**WORK TASK:**
Filter these entries so that only lines with the word "qualified" remain.

────────

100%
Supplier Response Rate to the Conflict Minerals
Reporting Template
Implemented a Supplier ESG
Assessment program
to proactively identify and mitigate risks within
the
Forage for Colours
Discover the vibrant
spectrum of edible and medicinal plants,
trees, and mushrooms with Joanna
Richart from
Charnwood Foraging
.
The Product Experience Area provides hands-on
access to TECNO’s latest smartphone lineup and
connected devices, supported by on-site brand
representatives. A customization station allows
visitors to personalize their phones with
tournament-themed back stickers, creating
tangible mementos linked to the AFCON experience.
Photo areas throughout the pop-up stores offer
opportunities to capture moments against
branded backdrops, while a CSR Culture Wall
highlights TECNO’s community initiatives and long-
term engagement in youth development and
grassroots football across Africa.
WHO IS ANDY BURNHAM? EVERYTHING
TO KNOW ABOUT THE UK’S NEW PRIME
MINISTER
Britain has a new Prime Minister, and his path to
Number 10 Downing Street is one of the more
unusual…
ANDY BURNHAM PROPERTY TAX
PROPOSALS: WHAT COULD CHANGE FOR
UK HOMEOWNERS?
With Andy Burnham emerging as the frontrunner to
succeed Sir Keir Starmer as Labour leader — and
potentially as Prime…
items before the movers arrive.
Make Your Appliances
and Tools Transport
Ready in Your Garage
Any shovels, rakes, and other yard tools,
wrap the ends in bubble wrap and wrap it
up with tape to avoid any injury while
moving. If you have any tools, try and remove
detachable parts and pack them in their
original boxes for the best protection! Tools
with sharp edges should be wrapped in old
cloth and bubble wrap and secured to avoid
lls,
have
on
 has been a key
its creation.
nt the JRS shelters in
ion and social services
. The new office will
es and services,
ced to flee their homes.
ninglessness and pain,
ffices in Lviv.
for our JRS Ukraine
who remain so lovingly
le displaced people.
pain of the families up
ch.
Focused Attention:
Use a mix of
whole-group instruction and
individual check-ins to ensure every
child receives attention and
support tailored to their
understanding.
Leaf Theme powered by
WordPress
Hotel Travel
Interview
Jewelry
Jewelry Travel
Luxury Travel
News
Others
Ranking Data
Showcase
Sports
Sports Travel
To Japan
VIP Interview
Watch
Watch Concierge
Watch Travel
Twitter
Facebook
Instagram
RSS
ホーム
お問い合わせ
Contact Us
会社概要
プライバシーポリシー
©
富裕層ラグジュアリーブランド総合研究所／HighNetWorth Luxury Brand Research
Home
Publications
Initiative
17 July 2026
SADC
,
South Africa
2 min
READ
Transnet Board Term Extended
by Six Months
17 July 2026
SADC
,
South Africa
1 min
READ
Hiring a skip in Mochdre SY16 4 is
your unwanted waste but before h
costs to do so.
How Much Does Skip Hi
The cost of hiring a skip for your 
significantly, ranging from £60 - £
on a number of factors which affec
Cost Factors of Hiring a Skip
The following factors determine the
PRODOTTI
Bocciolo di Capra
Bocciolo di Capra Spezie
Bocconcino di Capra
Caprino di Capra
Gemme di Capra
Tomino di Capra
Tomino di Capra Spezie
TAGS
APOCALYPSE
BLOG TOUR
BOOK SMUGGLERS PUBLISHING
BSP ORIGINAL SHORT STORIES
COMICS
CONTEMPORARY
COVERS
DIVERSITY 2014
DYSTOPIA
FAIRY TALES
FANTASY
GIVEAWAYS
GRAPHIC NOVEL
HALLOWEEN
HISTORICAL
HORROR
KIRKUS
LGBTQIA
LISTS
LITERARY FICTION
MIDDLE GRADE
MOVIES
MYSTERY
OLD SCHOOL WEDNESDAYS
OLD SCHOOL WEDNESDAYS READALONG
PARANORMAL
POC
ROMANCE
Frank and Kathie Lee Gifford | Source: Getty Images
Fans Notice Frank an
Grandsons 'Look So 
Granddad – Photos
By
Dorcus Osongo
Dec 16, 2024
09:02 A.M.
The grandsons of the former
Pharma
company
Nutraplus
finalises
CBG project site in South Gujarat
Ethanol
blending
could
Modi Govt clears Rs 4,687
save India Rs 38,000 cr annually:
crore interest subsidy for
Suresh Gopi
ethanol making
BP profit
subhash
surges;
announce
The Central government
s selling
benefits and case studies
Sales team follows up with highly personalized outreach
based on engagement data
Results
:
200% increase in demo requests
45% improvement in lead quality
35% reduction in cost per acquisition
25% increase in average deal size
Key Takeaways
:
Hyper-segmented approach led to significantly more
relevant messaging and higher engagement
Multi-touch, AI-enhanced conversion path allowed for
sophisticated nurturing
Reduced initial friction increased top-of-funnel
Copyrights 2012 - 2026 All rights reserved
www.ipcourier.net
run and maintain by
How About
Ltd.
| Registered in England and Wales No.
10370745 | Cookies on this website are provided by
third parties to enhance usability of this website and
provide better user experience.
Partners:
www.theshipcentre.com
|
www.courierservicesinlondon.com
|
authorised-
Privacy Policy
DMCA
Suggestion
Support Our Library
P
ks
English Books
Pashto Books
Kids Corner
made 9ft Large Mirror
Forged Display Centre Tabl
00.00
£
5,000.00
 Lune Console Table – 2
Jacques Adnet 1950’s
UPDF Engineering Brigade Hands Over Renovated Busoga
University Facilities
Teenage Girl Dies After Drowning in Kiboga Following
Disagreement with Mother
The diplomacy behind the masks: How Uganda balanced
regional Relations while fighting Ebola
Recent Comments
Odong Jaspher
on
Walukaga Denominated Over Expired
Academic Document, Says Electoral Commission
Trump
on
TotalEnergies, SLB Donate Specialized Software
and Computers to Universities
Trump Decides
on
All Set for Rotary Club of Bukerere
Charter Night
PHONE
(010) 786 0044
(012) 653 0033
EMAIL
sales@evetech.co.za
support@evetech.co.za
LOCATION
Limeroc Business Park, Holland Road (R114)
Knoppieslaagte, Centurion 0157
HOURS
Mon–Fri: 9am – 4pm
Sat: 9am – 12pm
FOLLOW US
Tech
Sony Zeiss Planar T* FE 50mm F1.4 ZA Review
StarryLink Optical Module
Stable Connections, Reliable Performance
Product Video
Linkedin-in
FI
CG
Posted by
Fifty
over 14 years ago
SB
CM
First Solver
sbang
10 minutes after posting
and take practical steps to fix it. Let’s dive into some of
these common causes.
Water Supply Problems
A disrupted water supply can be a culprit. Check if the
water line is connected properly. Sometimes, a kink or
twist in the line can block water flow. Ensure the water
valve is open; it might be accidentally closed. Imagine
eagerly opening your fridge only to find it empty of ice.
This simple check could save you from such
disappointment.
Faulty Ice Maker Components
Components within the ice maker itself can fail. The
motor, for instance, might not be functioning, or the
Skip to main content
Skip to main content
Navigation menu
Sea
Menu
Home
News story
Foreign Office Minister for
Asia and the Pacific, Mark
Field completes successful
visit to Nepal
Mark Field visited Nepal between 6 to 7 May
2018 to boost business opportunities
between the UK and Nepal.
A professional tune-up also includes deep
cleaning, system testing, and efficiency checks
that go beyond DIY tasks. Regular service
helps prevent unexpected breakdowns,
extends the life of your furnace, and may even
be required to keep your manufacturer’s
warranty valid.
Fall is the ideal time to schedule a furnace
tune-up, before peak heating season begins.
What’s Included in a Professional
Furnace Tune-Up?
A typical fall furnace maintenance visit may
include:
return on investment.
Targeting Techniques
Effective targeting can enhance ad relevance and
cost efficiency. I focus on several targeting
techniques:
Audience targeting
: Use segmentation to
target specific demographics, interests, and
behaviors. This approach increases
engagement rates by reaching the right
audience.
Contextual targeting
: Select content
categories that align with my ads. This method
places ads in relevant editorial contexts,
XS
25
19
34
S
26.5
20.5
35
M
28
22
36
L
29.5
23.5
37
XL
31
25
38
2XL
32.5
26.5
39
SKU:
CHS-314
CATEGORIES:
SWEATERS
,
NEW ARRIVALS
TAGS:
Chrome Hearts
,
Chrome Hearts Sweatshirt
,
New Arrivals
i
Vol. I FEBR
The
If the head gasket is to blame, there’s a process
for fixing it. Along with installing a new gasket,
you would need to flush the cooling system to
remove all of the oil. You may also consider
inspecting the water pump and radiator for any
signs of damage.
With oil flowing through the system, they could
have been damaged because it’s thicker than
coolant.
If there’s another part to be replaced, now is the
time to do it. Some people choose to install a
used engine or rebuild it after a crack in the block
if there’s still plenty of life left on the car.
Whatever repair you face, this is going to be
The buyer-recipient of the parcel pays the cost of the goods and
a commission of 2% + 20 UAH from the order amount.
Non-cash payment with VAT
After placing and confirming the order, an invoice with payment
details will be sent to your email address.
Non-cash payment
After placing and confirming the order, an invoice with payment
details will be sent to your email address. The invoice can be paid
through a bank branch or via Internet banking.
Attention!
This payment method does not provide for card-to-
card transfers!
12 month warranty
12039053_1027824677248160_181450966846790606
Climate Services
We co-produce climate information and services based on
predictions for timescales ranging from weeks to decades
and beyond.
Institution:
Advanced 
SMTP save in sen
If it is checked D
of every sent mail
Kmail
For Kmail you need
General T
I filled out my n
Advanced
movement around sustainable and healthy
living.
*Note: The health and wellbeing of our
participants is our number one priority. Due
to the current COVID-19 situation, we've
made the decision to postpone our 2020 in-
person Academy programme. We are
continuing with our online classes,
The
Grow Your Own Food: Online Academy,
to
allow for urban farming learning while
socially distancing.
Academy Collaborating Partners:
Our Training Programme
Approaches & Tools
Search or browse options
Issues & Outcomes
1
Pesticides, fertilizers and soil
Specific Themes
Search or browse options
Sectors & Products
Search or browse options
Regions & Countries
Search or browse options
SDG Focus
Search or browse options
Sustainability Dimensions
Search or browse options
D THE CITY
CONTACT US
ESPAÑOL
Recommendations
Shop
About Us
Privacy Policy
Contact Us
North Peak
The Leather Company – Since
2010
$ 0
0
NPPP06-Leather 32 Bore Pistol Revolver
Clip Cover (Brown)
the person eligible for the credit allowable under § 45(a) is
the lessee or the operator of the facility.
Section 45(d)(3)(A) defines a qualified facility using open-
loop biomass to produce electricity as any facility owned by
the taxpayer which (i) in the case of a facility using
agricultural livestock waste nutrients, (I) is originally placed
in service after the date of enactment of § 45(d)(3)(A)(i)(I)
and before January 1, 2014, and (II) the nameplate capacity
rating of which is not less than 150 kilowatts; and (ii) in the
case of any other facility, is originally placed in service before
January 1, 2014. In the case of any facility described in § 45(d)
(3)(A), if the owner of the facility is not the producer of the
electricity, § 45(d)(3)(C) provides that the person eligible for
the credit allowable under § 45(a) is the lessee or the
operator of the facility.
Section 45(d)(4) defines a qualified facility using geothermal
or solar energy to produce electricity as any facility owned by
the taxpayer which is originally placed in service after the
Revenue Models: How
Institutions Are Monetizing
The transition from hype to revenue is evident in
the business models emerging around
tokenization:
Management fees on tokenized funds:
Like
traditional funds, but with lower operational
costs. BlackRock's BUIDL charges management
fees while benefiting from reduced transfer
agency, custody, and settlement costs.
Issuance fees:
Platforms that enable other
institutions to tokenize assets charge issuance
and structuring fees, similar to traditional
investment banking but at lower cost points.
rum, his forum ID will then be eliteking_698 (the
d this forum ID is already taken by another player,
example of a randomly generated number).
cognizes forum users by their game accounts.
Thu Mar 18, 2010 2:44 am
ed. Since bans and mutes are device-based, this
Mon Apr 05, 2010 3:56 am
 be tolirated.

────────

**FINISHED TASK:**
Section 45(d)(3)(A) defines a qualified facility using open-
Section 45(d)(4) defines a qualified facility using geothermal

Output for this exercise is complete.